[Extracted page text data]
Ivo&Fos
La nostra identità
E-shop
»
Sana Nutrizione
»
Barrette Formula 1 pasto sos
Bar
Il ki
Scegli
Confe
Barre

PROBLEM DETAILS: What is needed here is an exact reproduction of all the entries.

WRITTEN ANSWER:
Ivo&Fos
La nostra identità
E-shop
»
Sana Nutrizione
»
Barrette Formula 1 pasto sos
Bar
Il ki
Scegli
Confe
Barre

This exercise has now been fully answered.